*Your instructions*: Every record is to be copied unchanged, except that its pictures are removed.

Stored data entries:
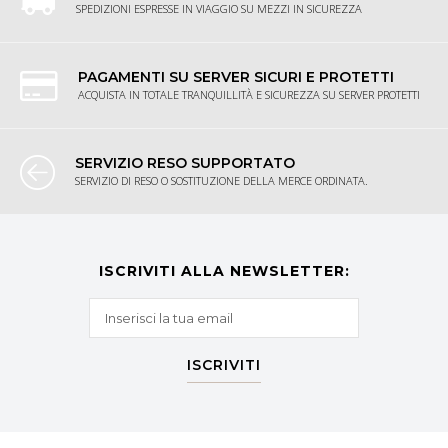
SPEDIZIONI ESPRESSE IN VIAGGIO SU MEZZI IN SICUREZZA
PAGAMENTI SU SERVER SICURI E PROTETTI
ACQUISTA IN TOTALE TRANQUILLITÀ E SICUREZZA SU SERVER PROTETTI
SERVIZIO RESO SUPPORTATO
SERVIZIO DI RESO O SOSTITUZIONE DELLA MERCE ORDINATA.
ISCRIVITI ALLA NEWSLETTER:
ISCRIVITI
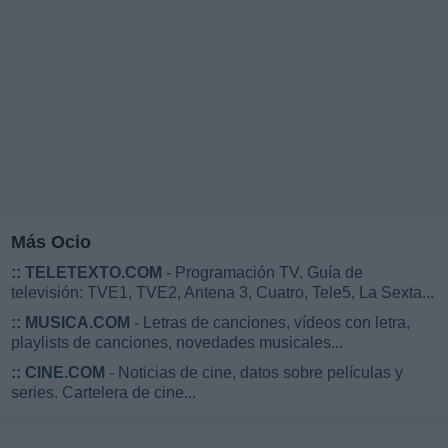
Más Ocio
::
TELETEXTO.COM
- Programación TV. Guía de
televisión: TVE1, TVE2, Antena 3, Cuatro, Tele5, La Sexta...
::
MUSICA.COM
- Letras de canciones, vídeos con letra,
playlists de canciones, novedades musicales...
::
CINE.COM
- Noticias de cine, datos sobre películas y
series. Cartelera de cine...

*Finished exercise*:
SPEDIZIONI ESPRESSE IN VIAGGIO SU MEZZI IN SICUREZZA
PAGAMENTI SU SERVER SICURI E PROTETTI
ACQUISTA IN TOTALE TRANQUILLITÀ E SICUREZZA SU SERVER PROTETTI
SERVIZIO RESO SUPPORTATO
SERVIZIO DI RESO O SOSTITUZIONE DELLA MERCE ORDINATA.
ISCRIVITI ALLA NEWSLETTER:
ISCRIVITI
Más Ocio
::
TELETEXTO.COM
- Programación TV. Guía de
televisión: TVE1, TVE2, Antena 3, Cuatro, Tele5, La Sexta...
::
MUSICA.COM
- Letras de canciones, vídeos con letra,
playlists de canciones, novedades musicales...
::
CINE.COM
- Noticias de cine, datos sobre películas y
series. Cartelera de cine...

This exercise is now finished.